Arabic tokenization is broken
gahdritz opened this issue · 2 comments
The T5 tokenizer doesn't seem to know what to do with all of the Arabic text in the dataset (along with some other non-Latin scripts). Here's an example from Natural Instructions followed by its tokenization:
Example:
Teacher:You are given a sentence in Arabic. Your job is to translate the Arabic sentence into English.
Teacher: Now, understand the problem? Solve this instance: الممرضة في عيادة ذات ضغط نرى فيها من 50 إلى 100 مريض يومياً ، يترك لها فقط بضع دقائق لتقضيها مع كل مريض — دقائق لكل مريض.
Student:
Tokenization:
[17476 10 3774 33 787 3 9 7142 16 19248 5 696
613 19 12 13959 8 19248 7142 139 1566 5 17476 10
852 6 734 8 682 58 5175 162 48 3421 10 3
2 3 2 3 2 3 2 3 2 3 2 3
2 3 2 943 3 2 910 3 2 3 2 3
2 3 2 3 2 3 2 3 2 3 2 3
2 3 2 3 2 3 2 3 318 3 2 3
2 3 2 5 6341 10 1]
Is this known? Were scripts not in the T5 tokenizer excluded from FLAN runs?
Hello gahdritz, any luck in finding a solution for this problem?

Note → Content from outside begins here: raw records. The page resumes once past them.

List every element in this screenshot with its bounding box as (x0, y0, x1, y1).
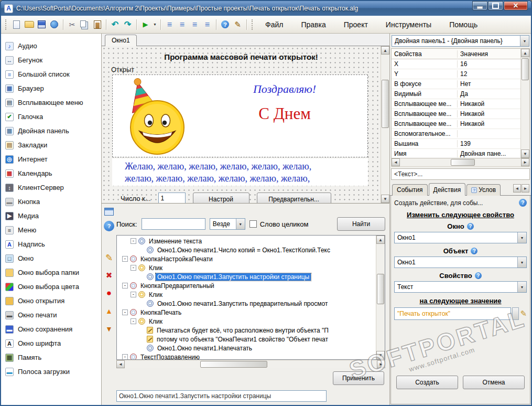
undo-icon[interactable] (109, 18, 121, 30)
search-scope-combo[interactable]: Везде (210, 218, 245, 230)
scroll-down-arrow[interactable]: ▼ (376, 351, 385, 359)
tab-actions[interactable]: Действия (429, 183, 466, 196)
help-icon[interactable] (475, 272, 482, 279)
list-blue-1-icon[interactable] (164, 18, 176, 30)
tree-item[interactable]: Печататься будет всё, что расположено вн… (117, 326, 376, 335)
palette-item[interactable]: ↔Бегунок (1, 53, 101, 67)
menu-item[interactable]: Файл (264, 19, 284, 30)
tree-item[interactable]: -КнопкаПредварительный (117, 281, 376, 290)
scroll-up-arrow[interactable]: ▲ (376, 236, 385, 244)
property-row[interactable]: Вспомогательное... (392, 129, 520, 139)
tree-item[interactable]: потому что объекта "ОкнаПечати1 свойство… (117, 335, 376, 344)
cancel-button[interactable]: Отмена (463, 376, 525, 389)
tree-expander[interactable]: - (122, 309, 128, 315)
tab-events[interactable]: События (392, 184, 428, 196)
values-column-header[interactable]: Значения (458, 50, 520, 58)
tree-horizontal-scrollbar[interactable]: ◄ ► (116, 360, 385, 368)
help-icon[interactable] (467, 223, 474, 230)
create-button[interactable]: Создать (396, 376, 458, 389)
search-input[interactable] (142, 218, 205, 230)
apply-button[interactable]: Применить (333, 371, 384, 385)
property-text-editor[interactable]: <Текст>... (391, 168, 530, 180)
palette-item[interactable]: AНадпись (1, 237, 101, 251)
open-folder-icon[interactable] (23, 18, 35, 30)
scroll-thumb[interactable] (451, 159, 475, 166)
menu-item[interactable]: Инструменты (385, 19, 432, 30)
tree-item[interactable]: -Изменение текста (117, 237, 376, 245)
palette-item[interactable]: ≡Большой список (1, 67, 101, 81)
whole-word-checkbox[interactable] (249, 220, 257, 228)
palette-item[interactable]: Окно выбора цвета (1, 280, 101, 294)
edit-pencil-icon[interactable] (104, 252, 114, 263)
palette-item[interactable]: АОкно шрифта (1, 336, 101, 350)
move-down-icon[interactable] (104, 324, 114, 334)
menu-item[interactable]: Проект (343, 19, 369, 30)
greeting-text-2[interactable]: С Днем (258, 104, 311, 123)
chevron-down-icon[interactable] (517, 282, 526, 292)
tabs-scroll-left[interactable]: ◄ (513, 184, 521, 193)
palette-item[interactable]: ↕КлиентСервер (1, 180, 101, 195)
palette-item[interactable]: ▦Двойная панель (1, 124, 101, 138)
edit-tools-icon[interactable] (232, 18, 244, 30)
tree-item[interactable]: -Клик (117, 290, 376, 299)
scroll-left-arrow[interactable]: ◄ (116, 360, 125, 368)
palette-item[interactable]: ▦Календарь (1, 166, 101, 180)
property-row[interactable]: В фокусеНет (392, 79, 520, 89)
palette-item[interactable]: ▬Окно печати (1, 308, 101, 322)
list-blue-2-icon[interactable] (176, 18, 188, 30)
tree-item[interactable]: Окно1.Окно печати1.Запустить настройки с… (117, 272, 376, 281)
title-bar[interactable]: A C:\Users\SoftPortal\Documents\Алгоритм… (1, 1, 531, 16)
tree-expander[interactable]: - (131, 238, 136, 244)
palette-item[interactable]: Окно открытия (1, 294, 101, 308)
toolbar-grip[interactable] (5, 19, 8, 30)
tree-item[interactable]: Окно1.Окно печати1.Запустить предварител… (117, 299, 376, 308)
wishes-text[interactable]: Желаю, желаю, желаю, желаю, желаю, желаю… (112, 158, 368, 186)
chevron-down-icon[interactable] (517, 232, 526, 243)
chevron-down-icon[interactable] (236, 219, 245, 229)
web-doc-icon[interactable] (48, 18, 60, 30)
delete-icon[interactable] (104, 270, 114, 281)
scroll-thumb[interactable] (377, 274, 384, 304)
list-blue-3-icon[interactable] (189, 18, 201, 30)
form-designer-canvas[interactable]: Программа массовой печати открыток! Откр… (102, 46, 381, 203)
menubar-grip[interactable] (252, 19, 254, 30)
tab-conditions[interactable]: Услов (466, 184, 501, 196)
palette-item[interactable]: ▦Память (1, 350, 101, 365)
palette-item[interactable]: ✔Галочка (1, 110, 101, 124)
palette-item[interactable]: ▬Кнопка (1, 195, 101, 209)
tree-item[interactable]: -КнопкаНастройкаПечати (117, 254, 376, 263)
tree-item[interactable]: Окно1.Окно печати1.Напечатать (117, 344, 376, 352)
run-icon[interactable] (139, 18, 151, 30)
action-text-input[interactable] (116, 390, 327, 402)
save-icon[interactable] (36, 18, 48, 30)
scroll-right-arrow[interactable]: ► (521, 158, 529, 166)
tabs-scroll-right[interactable]: ► (522, 184, 529, 193)
help-icon[interactable] (471, 248, 477, 254)
new-value-input[interactable] (394, 307, 511, 320)
menu-item[interactable]: Помощь (448, 19, 479, 30)
palette-item[interactable]: □Окно (1, 251, 101, 265)
palette-item[interactable]: Окно выбора папки (1, 265, 101, 280)
tree-expander[interactable]: - (131, 292, 136, 297)
greeting-text-1[interactable]: Поздравляю! (253, 82, 316, 96)
property-row[interactable]: ВидимыйДа (392, 89, 520, 99)
preview-button[interactable]: Предварительн... (257, 193, 331, 203)
palette-item[interactable]: ◎Интернет (1, 152, 101, 166)
tree-item[interactable]: -Клик (117, 317, 376, 326)
grid-vertical-scrollbar[interactable]: ▲ ▼ (520, 49, 529, 158)
palette-item[interactable]: ▤Закладки (1, 138, 101, 152)
palette-item[interactable]: ▬Окно сохранения (1, 322, 101, 336)
tree-item[interactable]: Окно1.Окно печати1.Число копий = Окно1.Т… (117, 245, 376, 254)
palette-item[interactable]: ≡Меню (1, 223, 101, 237)
scroll-up-arrow[interactable]: ▲ (381, 46, 389, 55)
property-row[interactable]: Всплывающее ме...Никакой (392, 99, 520, 109)
copies-label[interactable]: Число к... (121, 193, 151, 202)
property-row[interactable]: ИмяДвойная пане... (392, 149, 520, 158)
property-row[interactable]: Всплывающее ме...Никакой (392, 119, 520, 129)
print-settings-button[interactable]: Настрой (193, 193, 249, 203)
window-combo[interactable]: Окно1 (394, 232, 527, 243)
new-doc-icon[interactable] (10, 18, 23, 30)
tree-item[interactable]: -КнопкаПечать (117, 308, 376, 317)
scroll-thumb[interactable] (522, 58, 529, 80)
chevron-down-icon[interactable] (520, 36, 529, 46)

@gahdritz Sorry for the delay on answering this -- I missed it. The T5 tokenizer is just for English so cannot reliably handle other languages/scripts. The Flan Collection does include multiple languages (especially within the NIv2 submixture), but we did not exclude this training data in our runs (either for Flan-T5 or Flan-PaLM, where the latter is multilingual).
To accommodate multilingual datasets you can either change the tokenizer used in the Flan Collection, or just save the pretokenized inputs and outputs yourself and tokenize them later.